Vigilance et alerte

L’action en bref

 

La vigilance et l’alerte font partie des moyens les plus importants pour gérer les risques Leur efficacité s’est accrue remarquablement depuis vingt ans grâce aux progrès tant de la prévision, que de la diffusion des informations et des moyens d’intervention. L’AFPCN a mis en place un groupe de travail dont l’objectif était de faire un bilan de la mise en œuvre des procédures de vigilance et d’alerte, de noter les bonnes pratiques et d’établir des recommandations pour l’avenir.

 

Contexte

 

©PHOTOPQR/L’ALSACE/Thierry Gachon – HAGUENAU (BAS-RHIN)

Le concept de vigilance météorologique a été développé en France à la suite des évènements catastrophiques de 1999, notamment les tempêtes Lothar et Martin. Il a été mis en application dès 2001 avec la mise en place de la procédure de vigilance météorologique.

L’idée de base, novatrice à l’époque, est de fournir aux citoyens et aux autorités la même information sur les phénomènes potentiellement dangereux prévus dans les 24h à venir, en les classant suivant quatre niveaux de gravité, niveaux entraînant normalement la mise en place de mesures par les autorités, notamment la diffusion d’alertes, et l’adoption de comportements de sauvegarde par les citoyens. L’application de ce concept est aujourd’hui internationalement reconnue comme une bonne pratique pour la prévention des risques et la gestion des crises. De nombreux pays l’ont reprise, notamment en Europe où a été mis en place un portail d’information s’adressant à tous les citoyens européens.

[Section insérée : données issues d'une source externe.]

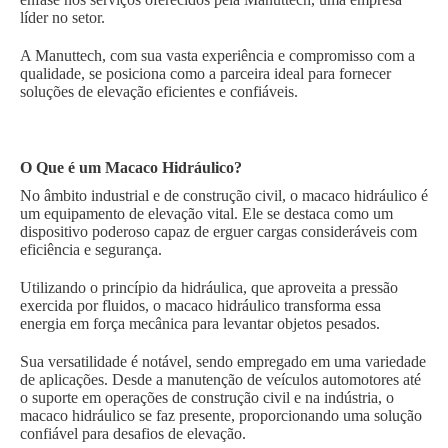
líder no setor.
A Manuttech, com sua vasta experiência e compromisso com a
qualidade, se posiciona como a parceira ideal para fornecer
soluções de elevação eficientes e confiáveis.
O Que é um Macaco Hidráulico?
No âmbito industrial e de construção civil, o macaco hidráulico é
um equipamento de elevação vital. Ele se destaca como um
dispositivo poderoso capaz de erguer cargas consideráveis com
eficiência e segurança.
Utilizando o princípio da hidráulica, que aproveita a pressão
exercida por fluidos, o macaco hidráulico transforma essa
energia em força mecânica para levantar objetos pesados.
Sua versatilidade é notável, sendo empregado em uma variedade
de aplicações. Desde a manutenção de veículos automotores até
o suporte em operações de construção civil e na indústria, o
macaco hidráulico se faz presente, proporcionando uma solução
confiável para desafios de elevação.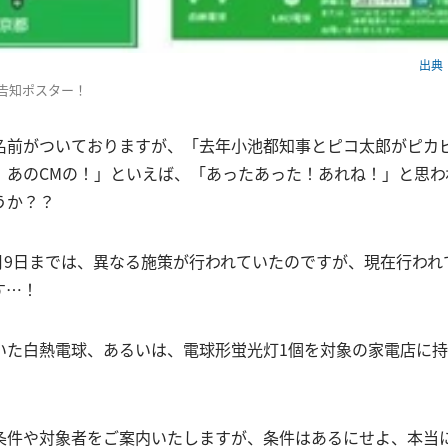
出典：w
告知ポスター！
名前がついておりますが、「去年小池都知事とピコ太郎がピカ
、あのCMの！」といえば、「あったあった！あれね！」と思わ
うか？？
7月9日までは、異なる施策が行われていたのですが、現在行わ
す…！
いた白熱電球、あるいは、電球形蛍光灯1個を対象の家電店に持
条件や対象者をご案内いたしますが、条件はあるにせよ、本当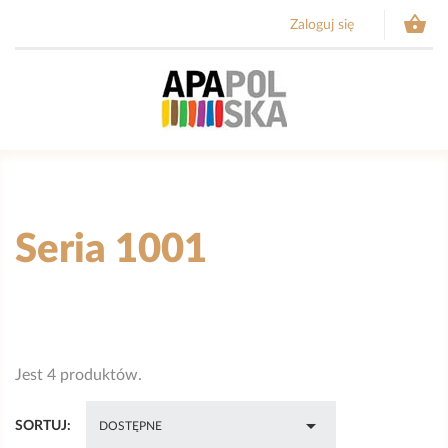

Zaloguj się
Seria 1001
Jest 4 produktów.

SORTUJ:
DOSTĘPNE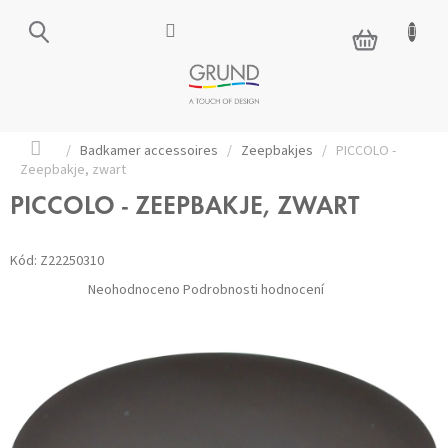
Přejít
na
NÁKUPNÍ
obsah
KOŠÍK
Domů
/
Badkamer accessoires
/
Zeepbakjes
/
PICCOLO -
Zeepbakje, zwart
PICCOLO - ZEEPBAKJE, ZWART
Kód:
Z22250310
Průměrné
Neohodnoceno
Podrobnosti hodnocení
hodnocení
produktu
je
0,0
z 5
hvězdiček.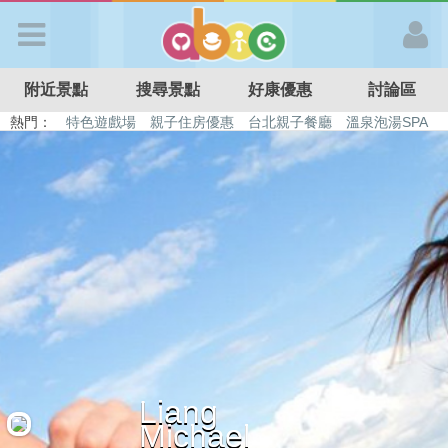
歡迎加入
附近景點
搜尋景點
好康優惠
討論區
APP登入
熱門：
特色遊戲場
親子住房優惠
台北親子餐廳
溫泉泡湯SPA
溜滑梯民宿
觀光工廠
DIY摘果
日本親子景點
首 頁
搜尋景點
好康優惠
最新消息
Liang
最新留言
Michael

Considérant que ces développements sont un succès remarquable de la communauté française en matière de réduction des risques, l’AFPCN s’est rapidement préoccupée d’en faire le bilan pour proposer des évolutions et des bonnes pratiques. Un premier colloque a été organisé en novembre 2007 en association avec Météo-France et le groupe de travail a vu le jour.

A partir de trois sessions plénières sous forme de colloques ouverts, tenue entre janvier 2009 et mars 2011, le groupe de travail a pu faire le bilan de dix ans d’exploitation du système, en étudier les évolutions techniques ainsi que ses extensions à de nouveaux aléas, notamment océaniques et géophysiques, pour en déduire un certain nombre de principes d’action pour les acteurs, services de l’Etat, opérateurs et collectivités. Si le groupe a pu faire des recommandations techniques et d’organisation, il n’a malheureusement pas pu approfondir l’ensemble les aspects sociaux du problème.

Il s’agit par exemple de la représentation et du comportement face aux informations de vigilance et d’alerte, de la prise en compte des vulnérabilités particulières dans la population, etc. Un des principes de l’AFPCN est l’approche intégrée de la prévention, équilibrant les sciences humaines et sociales et les technologies.

L’articulation entre vigilance et alerte : comparaison des conceptions et des moyens de ces deux procédures et notamment de la diffusion des messages, comment passe-t-on de l’une à l’autre et à la gestion de crise. Fonction des réseaux sociaux…

C’est donc un vaste sujet qui reste à explorer dans la perspective plus vaste de la réduction de la vulnérabilité des territoires, la vigilance et l’alerte en étant un élément parmi d’autres. C’est un nouveau chantier qui s’ouvre donc pour l’AFPCN et ses partenaires.

 

Organisation et programme de travail

 

Le programme d’action sera établi lors de la mise en place d’un nouveau groupe de travail. L’AFPCN recherche un pilote pour animer cette action.